What are Valium withdrawal symptoms?

Even when taken properly under the direction of a physician, it is possible to develop a physical dependence on Valium. Those who become dependent will experience typical benzodiazepine withdrawal symptoms if they stop their prescription too suddenly.

Mild to moderate Valium withdrawal symptoms:

  • Difficulty with memory and learning
  • Mood swings, irritability
  • Depression
  • Anxiety
  • Difficulty sleeping

Severe Valium withdrawal symptoms can include:

  • Delirium tremens
  • Derealization (mental disturbance)
  • Depersonalization
  • Sensitivity to sound, light, and physical contact
  • Numbness and tingling of extremities
  • Hallucinations
  • Epileptic seizures

These problems vary in severity and duration depending on the specific Valium dose taken and duration of use. Physical dependency or experiencing withdrawal symptoms does not mean that you are addicted to Valium. Addiction also includes a loss of control, cravings, and tolerance for the drug.

Read more about addiction or contact us for an assessment.

How do you treat Valium withdrawal?

Valium is a long-acting benzodiazepine, which is why it’s often used to treat patients detoxing from other benzodiazepines such as Xanax or Klonopin. For this reason, Valium addiction treatment usually involves gradually tapering the dose down over time to limit severe withdrawal symptoms.

The patient will be most uncomfortable during the first one to four days of withdrawal, so a combination of mild muscle relaxant, antidepressant, and/or a non-steroidal anti-inflammatory such as Motrin (generic name ibuprofen) may be prescribed to make the patient more comfortable.

Can you prescribe medications for Valium withdrawal?

There are no medications approved by the FDA specifically for Valium addiction treatment.

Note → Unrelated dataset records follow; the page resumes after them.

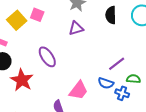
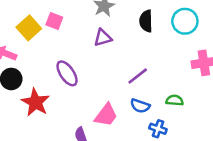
purple line: (117, 64) -> (138, 76), moved
blue cross: (122, 93) -> (158, 129), moved

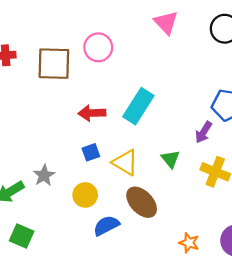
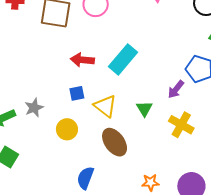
blue semicircle: (106, 226) -> (85, 178), moved, turned -50
orange star: (189, 243) -> (150, 182), turned -30

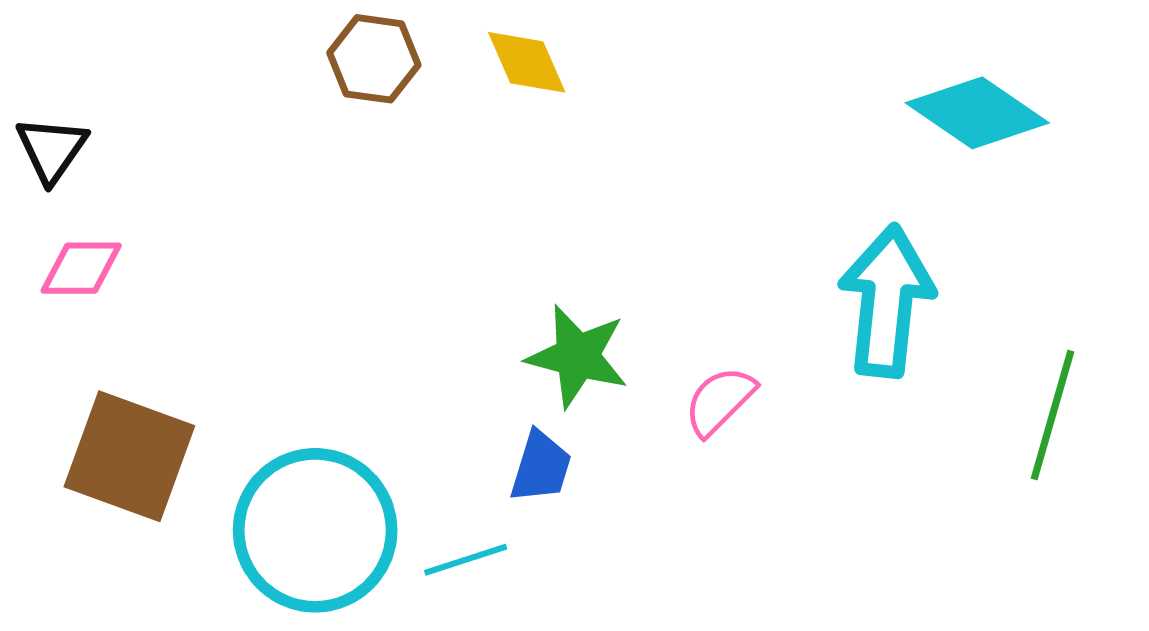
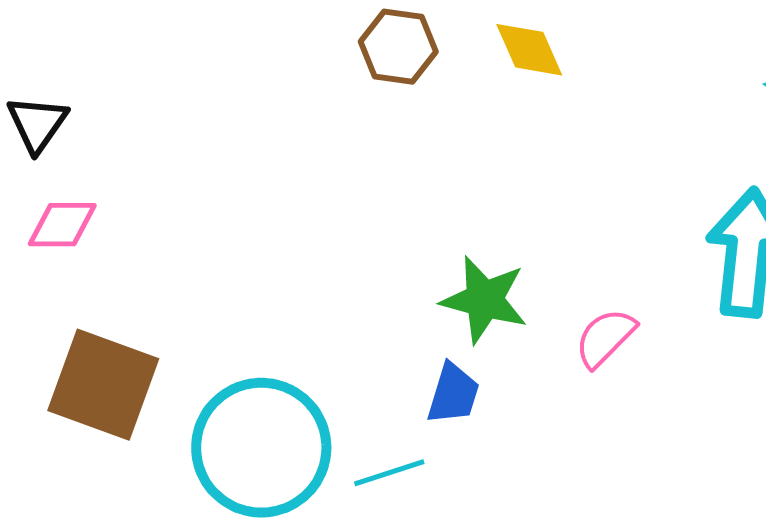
brown hexagon: (374, 59) -> (398, 47), moved
yellow diamond: (527, 62) -> (529, 50), moved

However, certain medicines may be used to help sedative abusers with the significant depression, anxiety, and sleep disturbance with which they often struggle during withdrawal and early recovery phases.

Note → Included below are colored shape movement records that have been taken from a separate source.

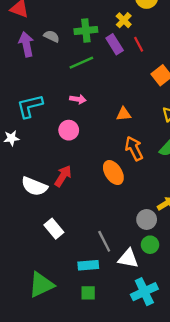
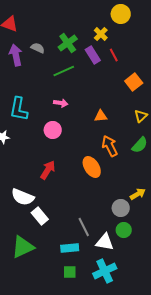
green cross: (86, 31) -> (68, 43), turned -30
cyan L-shape: (30, 106) -> (19, 109), turned -65
white semicircle: (34, 186) -> (23, 197), moved
green triangle: (41, 285) -> (23, 247), moved
cyan cross: (144, 292) -> (105, 271), moved

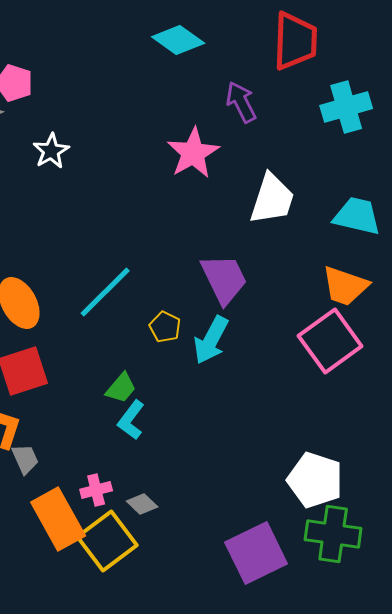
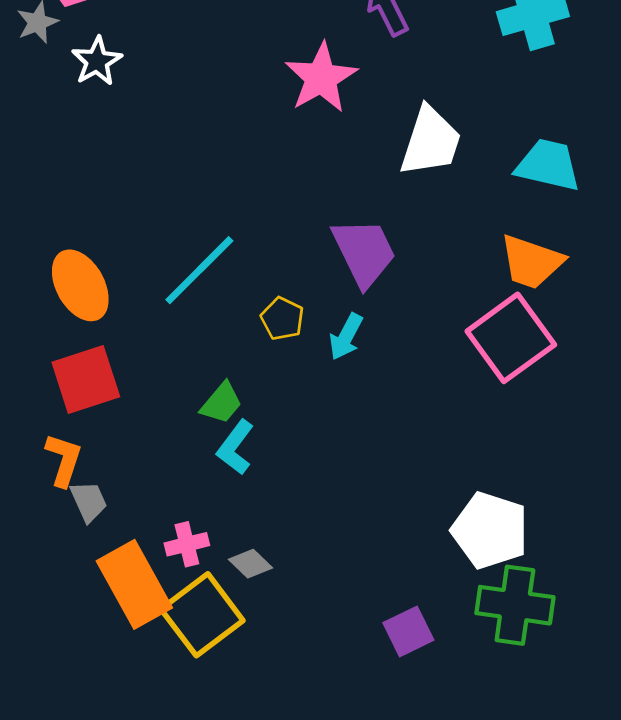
white star: (51, 151) -> (97, 61), moved
cyan arrow: (211, 340) -> (346, 337), size x0.7
purple square: (256, 553) -> (408, 631), size x0.6

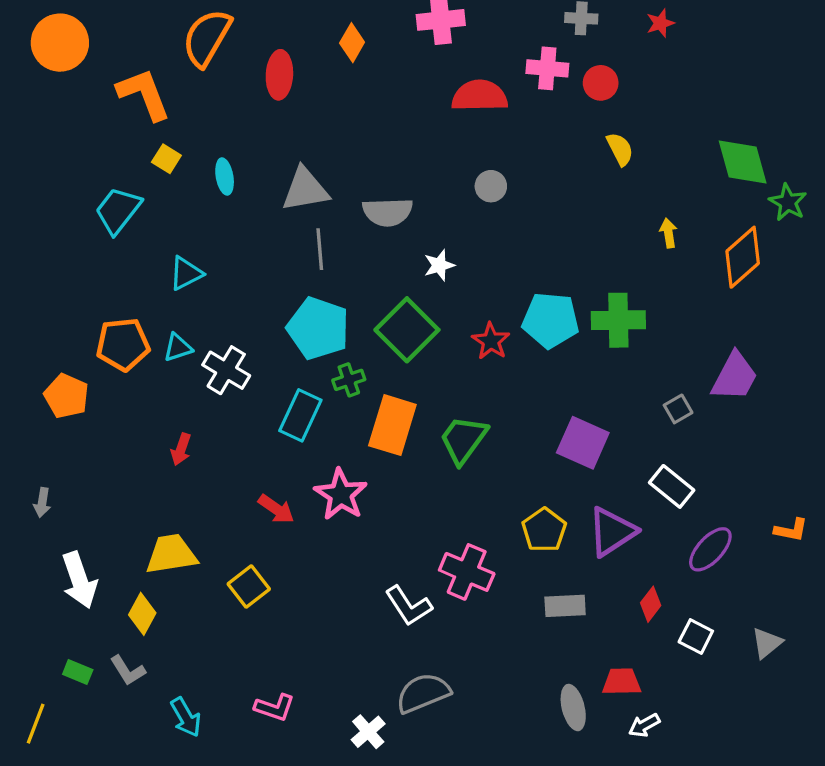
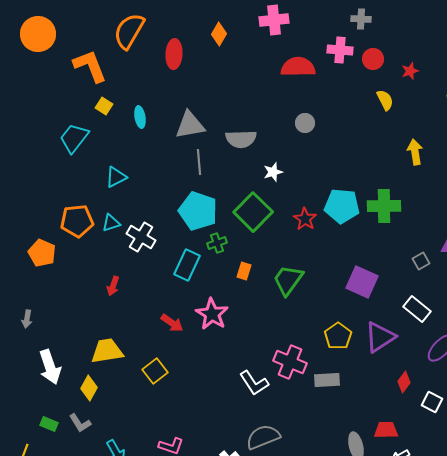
red star: (660, 23) -> (410, 71), moved
yellow arrow: (668, 233) -> (415, 152), size x1.4
orange rectangle: (392, 425) -> (244, 271), size x0.5
gray rectangle: (565, 606) -> (327, 380), moved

How long does it take to detox from Valium?

Valium is typically eliminated from the system within about 48 hours. Once this happens, the person will start to enter the acute withdrawal phase, which usually lasts about three to four days. Patients then enter the general withdrawal phase, which may last for up to two weeks.

After this, most patients will begin to stabilize, and the majority of withdrawal symptoms will subside. For some, issues such as anxiety, depression, irritability, lack of motivation, and dissatisfaction may persist for several weeks. This is why psychological treatment and behavioral therapy are important components of a comprehensive Valium addiction treatment plan and why those who do detox only have such a high risk of relapse.

Can you overdose on Valium?

Valium overdose is possible is someone takes more than the prescribed maximum dosage, and the likelihood of a severe or fatal overdose increases when it is combined with alcohol or other drugs.

Valium overdose symptoms:

  • Drowsiness
  • Confusion
  • Lethargy
  • Loss of bodily movement control
  • Diminished reflexes
  • Decreased muscle tone
  • Extremely low blood pressure
  • Loss of consciousness
  • Trouble breathing
  • Coma
  • Death

These symptoms can be deadly if not treated immediately.

How do people misuse Valium?

Users typically abuse Valium by cutting, crushing, chewing, or dissolving Valium tablets to amplify its effects and reduce the amount of time it takes for the drug to start working.

Combining Valium with other substances, including alcohol, marijuana, and other prescription drugs such as opioids is also a common way it is abused. These substances can have a synergistic effect, intensifying one another and causing a more intense high that they would on their own. However, this can greatly increase the likelihood of an accidental overdose.

Is Valium a controlled substance?

Yes. Valium is classified by the DEA as a Schedule IV controlled substance for its highly addictive properties, so possessing and taking Valium without a prescription is against the law, as is sharing, giving away or selling it.